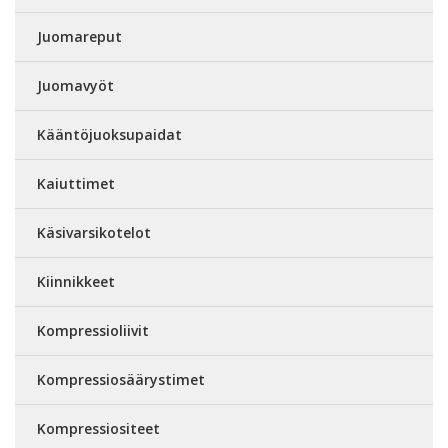
Juomareput
Juomavyöt
Kääntöjuoksupaidat
Kaiuttimet
Käsivarsikotelot
Kiinnikkeet
Kompressioliivit
Kompressiosäärystimet
Kompressiositeet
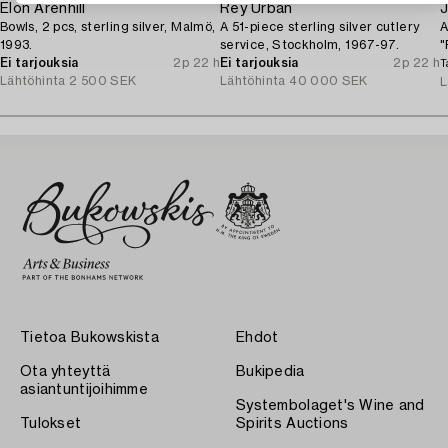
Elon Arenhill
Rey Urban
Bowls, 2 pcs, sterling silver, Malmö,
A 51-piece sterling silver cutlery
A
1993.
service, Stockholm, 1967-97.
"
Ei tarjouksia
2p 22 h
Ei tarjouksia
2p 22 h
S
T
Lähtöhinta
2 500 SEK
Lähtöhinta
40 000 SEK
L
Tietoa Bukowskista
Ehdot
Ota yhteyttä
Bukipedia
asiantuntijoihimme
Systembolaget's Wine and
Tulokset
Spirits Auctions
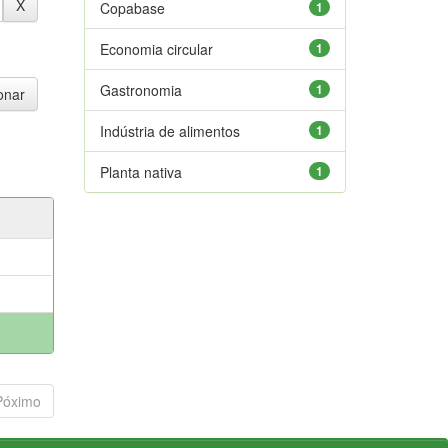
Copabase
1
Economia circular
1
Gastronomia
1
Indústria de alimentos
1
Planta nativa
1
Póximo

-.-.-

(WHAT YOU ARE ASKED TO DO): Extract, verbatim and alone, the lines from the line that contains "Spirits Auctions" to the last line of the records, inclusive; drop any picture.

(RESULT OF THE EXERCISE):
Spirits Auctions
Copabase
1
Economia circular
1
Gastronomia
1
Indústria de alimentos
1
Planta nativa
1
Póximo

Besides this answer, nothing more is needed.